1958 Bel Air ImpalaThe 1958 Impala Bel Air was the right car at the right time. The top-of-the-line, it featured new front end and rear end styling and was longer, lower and wider than its predecessors. Just looking at sales material from the period shows you the radical change the 1958 brought.

The front end was wider than its predecessor. It was inches lower than the 1957 and the big fins had turned into more styled rear ends where the Bel Air featured three rear light s and the standard Impala two. It seems as if they took the huge fin of the 57 and bent it down and around into a flat styling piece. It defined the reared as it looked like a semi-oval with three (or two) lights centered.

Chevrolet started releasing teasers as early as the Motorama show of 1956 where some of the styling cues that were later to show up were revealed such as the heavy used of chrome in in the front end and the long hood.

Chevy’s design team and Pontiac’s worked closely together Pontiac’s on the early models. This led to one corporate decision that would be made – Chevy would use the shared “A” corporate body. This body restyle was fun for the design team. The front end became far more rounded with a lower grille and the rear became sculpted.

There was also going to be a new chassis underneath as the perimeter frame was abandoned in favor of what Chevy designers termed a modified X-frame. The design team – heading toward unibody construction, although they didn’t know it at the time – decided to criss-cross the frame members as they abandoned the typical ladder-on-frame production (the vehicle chassis was designed around a square with “ladder rungs” across from side to for rigidity). The Chevy design team, with a good deal of data to back them up, noted that by using an X configuration not only could you relocate the wheels, but you also were enhancing the inherent rigidity of the frame because the X could absorb torsional stress than the standard ladder/frame chassis.

The interesting piece for this was the X configuration also meant that you could lower things substantially and increase the amount of interior space, as well as the height of the vehicle.
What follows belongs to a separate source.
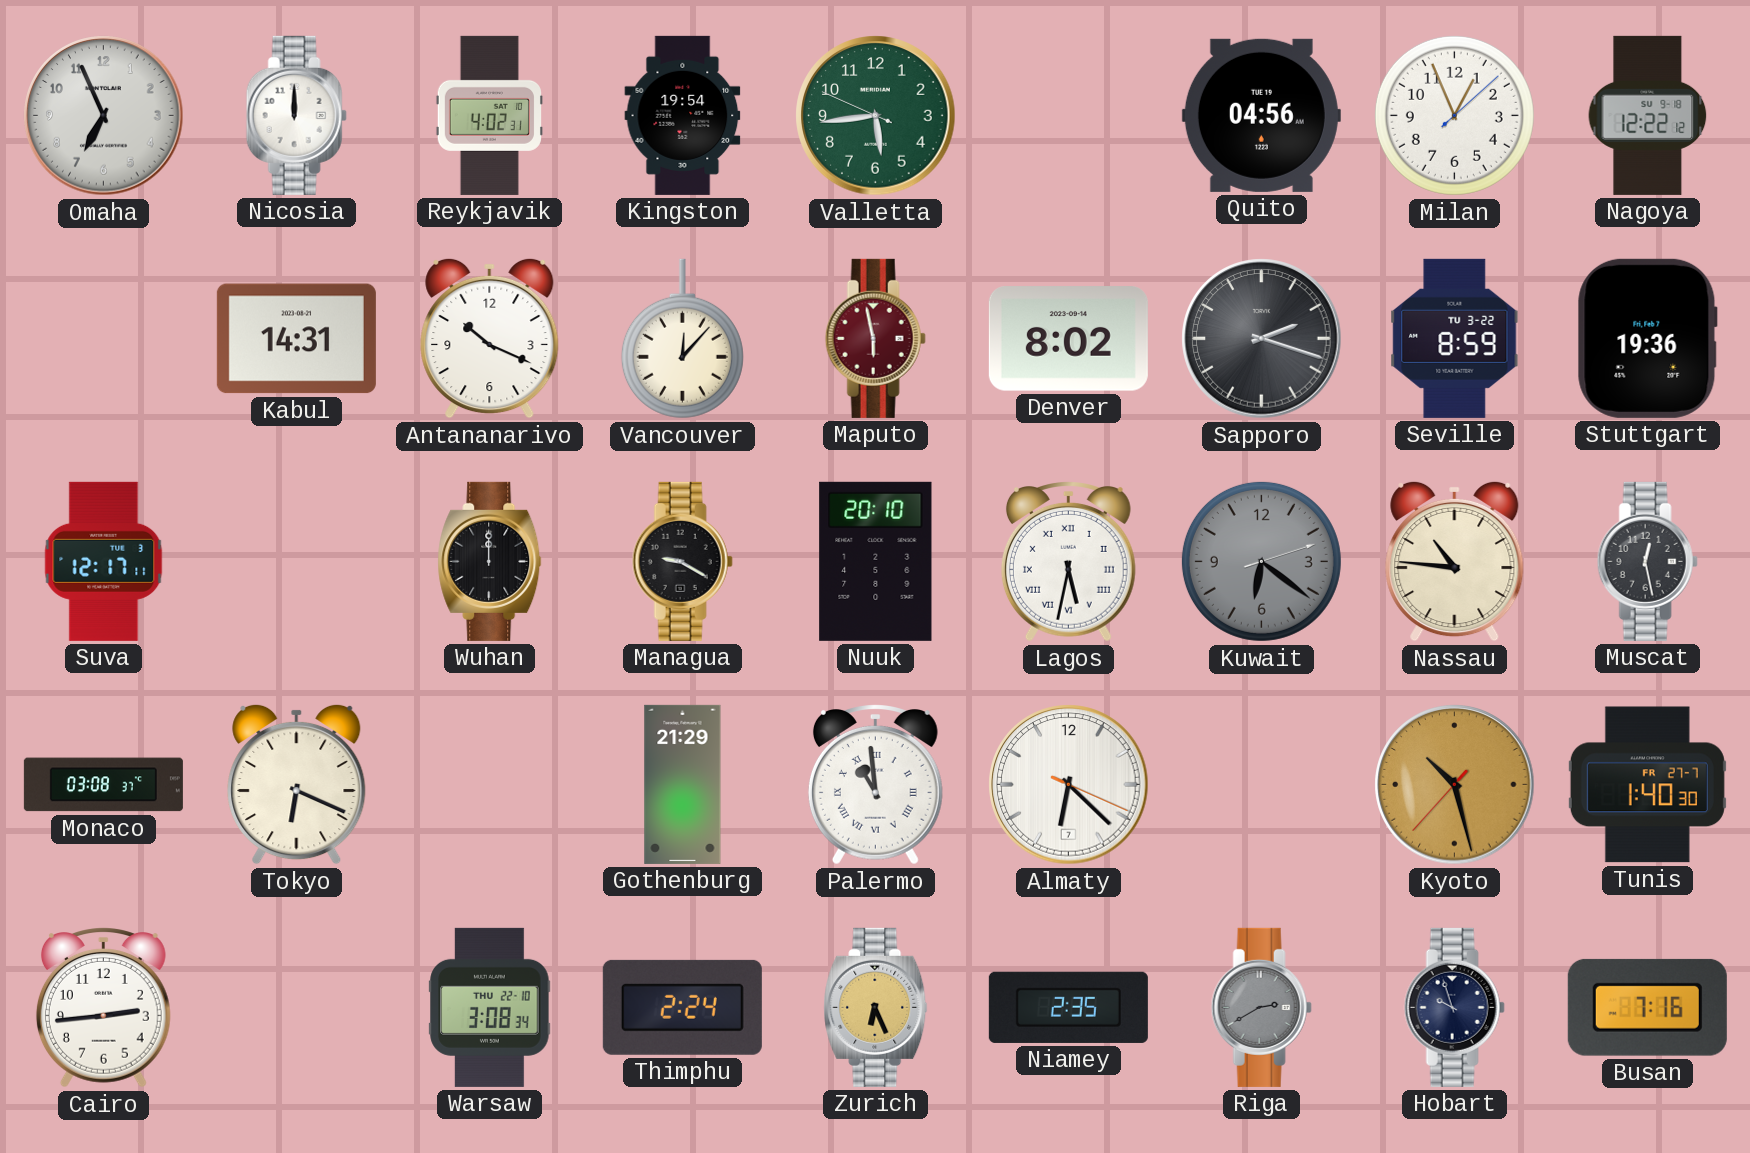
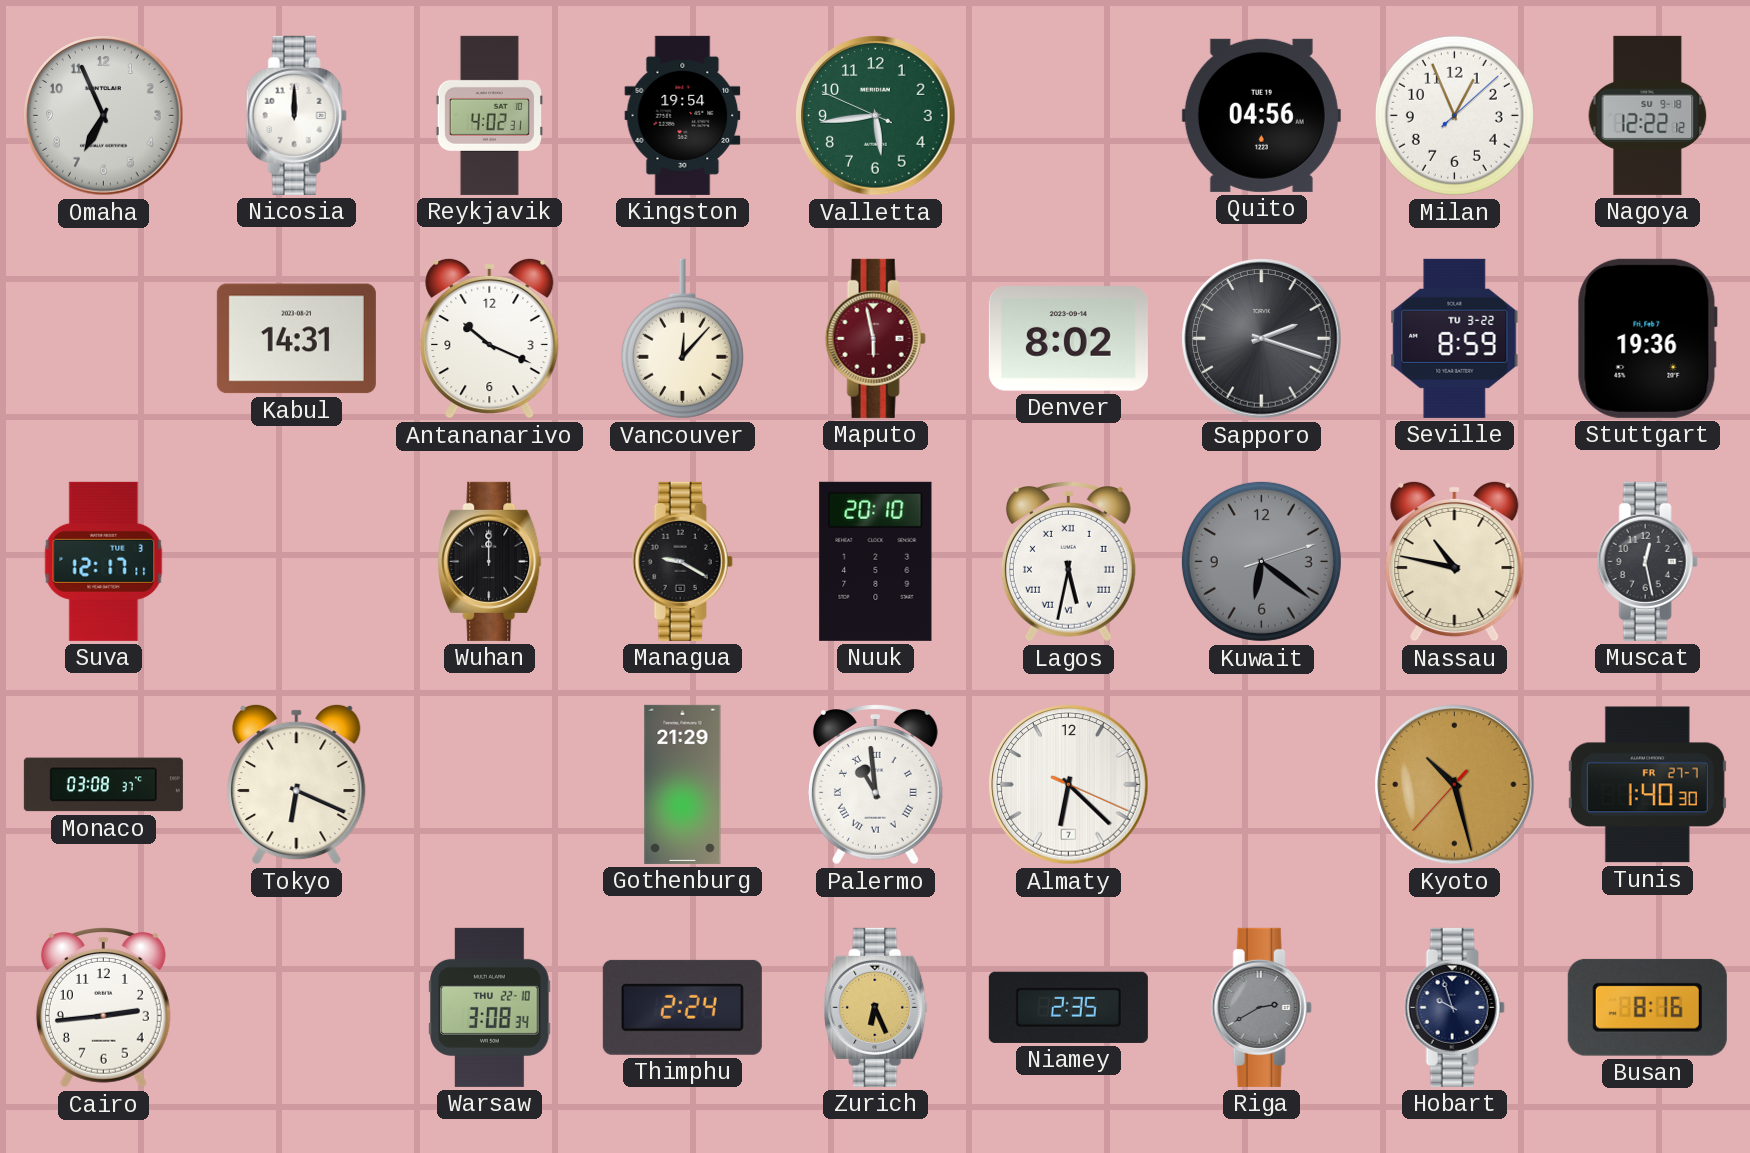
Nassau: 10:46 -> 10:47
Busan: 7:16 -> 8:16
As noted, this was a landmark vehicle. The design team opted for coil springs over leaf springs. Coils were also used up front and Chevy innovated with special points, it called links that pivoted and helped keep wheels flat on the road. Overall, the suspension changes – lower trailing arms retained up front and the results was a good, but soft ride.

There were new engine choices, although the 283 was still retained as the standard on the Impala, although the horsepower was beefed up to 265. Other engine changes included a compact 348 (350) cubic-inch engine whose configuration could by changed from 250 horsepower to 380, depending on the carburetion. Other standard engine choices included a 145-horsepower sixes and the 283 short-block.

The top-of-the-line Bel Air, that offered the 380, was available as a convertible or a coupe. The following year the Impala got promoted from a sub-series of the Bel Air became a series in its own right.